Si hoy, y en nuestra ínsula, es moneda corriente ser atacado en la calle con esta demanda: «!Dame una noticia aunque sea mentira!»; «!Méteme una bola, pero que sea bien grande!», que no pedirían los noticieros parisienses del siglo XVIII!
Montesquieu, que aborrecía a los noticieros, nos ha dejado esta pintura de las reuniones de los mismos en los jardines de Paris:
«Es ésta una nación que se reúne en un magnífico jardín, y en él su ociosidad encuentra siempre ocupación. Son estos ciudadanos inútiles del Estado, y sus discursos de cincuenta años no han surtido mejor efecto que el que hubiese podido producir un silencio tan prolongado. Sin embargo, se creen considerables porque se ocupan de proyecto magníficos y porque tratan de grandes intereses».
Pero estos noticieros, precursores de los criollos que inventan y propagan las bolas, no fueron tan inútiles al Estado como Montesquieu los consideraba porque su influencia se dejó sentir en los acontecimientos de que, años después, fue teatro la capital de Francia, y, además crearon con sus ataques y sus burlas a los hombres públicos, a la corte y al propio monarca, el derecho popular a la censura en todo aquello que pudiera ser de interés para la gran masa de los entonces súbditos y siervos, e hicieron perder al pueblo la vieja veneración y el tradicional respeto por sus monarcas de origen divino. Y poco a poco, de la burla se pasó al derrocamiento, a la prisión, a la guillotina.
En los finales del régimen monárquico, en el jardín de Luxemburgo tenían lugar acalorados debates políticos y literarios entre los intelectuales noveles. Pero a veces no faltaban historiadores, filósofos, literatos, cuyos nombres han llegado hasta nuestros aureolados por la fama. «Voltaire –dice Francisco Ginestal en un interesante estudio sobre los predecesores del periodismo– iba a inspirarse allí, y por él paseaba también, soñador y fantástico, Diderot, con una levita derrengada en el lado izquierdo y sus medias de lana negra zurcidas con hilo blanco. Y Rousseau buscaba también allí la soledad que calmase su hipocondría».
Como se ve los propagadores criollos de bolas pueden sentirse orgullosos de sus ilustres antecesores.

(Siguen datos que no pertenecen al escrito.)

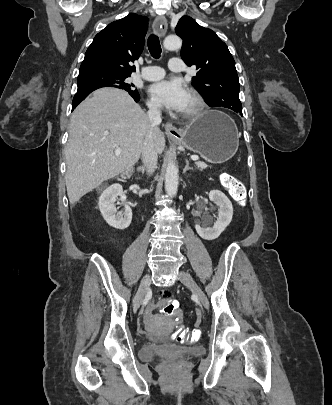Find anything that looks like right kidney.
I'll return each instance as SVG.
<instances>
[{
	"mask_svg": "<svg viewBox=\"0 0 332 405\" xmlns=\"http://www.w3.org/2000/svg\"><path fill=\"white\" fill-rule=\"evenodd\" d=\"M120 197L124 209L118 211L115 202ZM126 195L122 186L118 183L110 185L99 197V210L104 220L113 228L124 230L128 228L132 221V210L126 204Z\"/></svg>",
	"mask_w": 332,
	"mask_h": 405,
	"instance_id": "1",
	"label": "right kidney"
}]
</instances>
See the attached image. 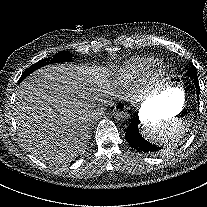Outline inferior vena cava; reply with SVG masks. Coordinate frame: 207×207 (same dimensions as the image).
<instances>
[{
  "instance_id": "obj_1",
  "label": "inferior vena cava",
  "mask_w": 207,
  "mask_h": 207,
  "mask_svg": "<svg viewBox=\"0 0 207 207\" xmlns=\"http://www.w3.org/2000/svg\"><path fill=\"white\" fill-rule=\"evenodd\" d=\"M101 116H94L93 114V119H99Z\"/></svg>"
}]
</instances>
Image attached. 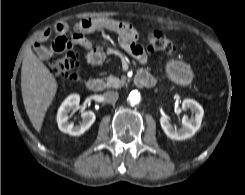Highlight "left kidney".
I'll list each match as a JSON object with an SVG mask.
<instances>
[{
  "label": "left kidney",
  "mask_w": 245,
  "mask_h": 195,
  "mask_svg": "<svg viewBox=\"0 0 245 195\" xmlns=\"http://www.w3.org/2000/svg\"><path fill=\"white\" fill-rule=\"evenodd\" d=\"M183 109H190L192 112L195 113L194 117L190 119L184 115L182 118V125L183 127L180 129L174 128L167 116L162 115L160 118V124L165 132V134L172 140H185L187 138L192 137L196 131L199 130L202 122V118L204 115V110L202 106L192 99H184L182 103Z\"/></svg>",
  "instance_id": "5707ae66"
}]
</instances>
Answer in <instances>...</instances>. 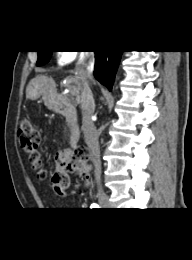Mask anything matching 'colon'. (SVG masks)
Wrapping results in <instances>:
<instances>
[{"instance_id":"5ec220e1","label":"colon","mask_w":192,"mask_h":260,"mask_svg":"<svg viewBox=\"0 0 192 260\" xmlns=\"http://www.w3.org/2000/svg\"><path fill=\"white\" fill-rule=\"evenodd\" d=\"M18 141L21 148L28 154L32 166L38 170L39 177L45 178L46 172L43 169V158L40 150V133L34 123L29 119H23L18 129ZM89 151L78 148L73 152L62 153L56 159L55 170L52 175V186L58 194H64L70 187L71 174L89 183L90 164Z\"/></svg>"}]
</instances>
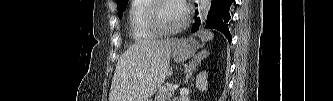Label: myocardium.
<instances>
[{
	"mask_svg": "<svg viewBox=\"0 0 333 101\" xmlns=\"http://www.w3.org/2000/svg\"><path fill=\"white\" fill-rule=\"evenodd\" d=\"M166 2H173V1H168V0L152 1L145 15V22L147 27L158 36H168L176 34L180 32L187 25L188 22V15L187 13H184L182 20L177 26H175L172 29H163L159 23L158 10L161 7V5Z\"/></svg>",
	"mask_w": 333,
	"mask_h": 101,
	"instance_id": "myocardium-1",
	"label": "myocardium"
}]
</instances>
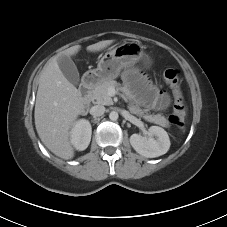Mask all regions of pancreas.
I'll list each match as a JSON object with an SVG mask.
<instances>
[{"label":"pancreas","instance_id":"pancreas-1","mask_svg":"<svg viewBox=\"0 0 227 227\" xmlns=\"http://www.w3.org/2000/svg\"><path fill=\"white\" fill-rule=\"evenodd\" d=\"M111 87L120 89L119 84L114 80H106L98 84L90 93L92 102L101 105H112L113 100L111 96L108 94V89ZM128 108L131 113L136 114L138 116H143L144 119L149 122L158 124L163 127H169L168 120L161 114L144 115L143 111L139 107L135 106L133 103H130Z\"/></svg>","mask_w":227,"mask_h":227}]
</instances>
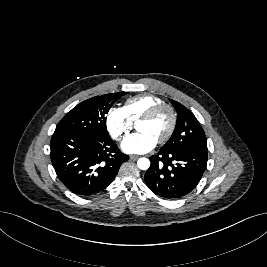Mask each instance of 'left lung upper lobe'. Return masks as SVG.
I'll return each mask as SVG.
<instances>
[{
	"mask_svg": "<svg viewBox=\"0 0 267 267\" xmlns=\"http://www.w3.org/2000/svg\"><path fill=\"white\" fill-rule=\"evenodd\" d=\"M170 102L177 112V124L171 138L160 150L193 148L207 151L205 133L194 114L179 102L172 99Z\"/></svg>",
	"mask_w": 267,
	"mask_h": 267,
	"instance_id": "1",
	"label": "left lung upper lobe"
}]
</instances>
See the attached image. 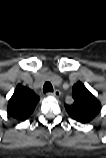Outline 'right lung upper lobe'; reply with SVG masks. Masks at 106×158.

Es necesario tener para ellos un poco de tolerancia, porque si bien se examina no es tanto el daño que ocasionan y no son, tampoco, culpables en el grado extremo de que los acusan el Consejo de Secretarios y la Cámara de Representantes.
Las bolas no pueden ser calificadas de falsedades o de mentiras, sino más bien de premoniciones. Aunque lo que se corra no haya ocurrido, ni ocurra, con seguridad es algo que lógicamente debía ocurrir. Puede que no sea verdad, pero merece serlo. El inventor de una bola sabe que está operando, a veces, con hechos irreales, pero no es un mentiroso, ni un farsante; es un lógico que construye su silogismo con premisas perfectamente ciertas, porque constituyen hechos comprobados, y de esas premisas, o sea de esos hechos, saca la conclusión que de los mismos se infiere. Esa conclusión es la bola. El inventor de esa bola no tiene la culpa de que en el contrasentido de la vida criolla, no se produzca la conclusión del silogismo, a pesar de la indiscutible verdad de las premisas.
Además, si en tiempos en que era costumbre que los monarcas y hombres de Estado tuviesen al pueblo en completa ignorancia de los asuntos públicos, existieron, como hemos visto, las bolas, ¿cómo no van a inventarse y correrse hoy en que el pueblo tiene el derecho, por lo menos en la letra de Constituciones y leyes, de fiscalizar la actuación de los gobernantes y la marcha de los negocios públicos?
En épocas en que los gobernantes siguen la política de techos de cristal y puertas abiertas, la bola no se produce; pero necesaria, forzosamente, tiene que surgir cuando se gobierna en secreto, por camarillas y para las camarillas; o si los gobernantes no cumplen con su deber ni llenan a satisfacción el papel que les está encomendado, y también cuando el pueblo se da cuenta perfecta y clara, de que aquellos no son los que son ni están donde están.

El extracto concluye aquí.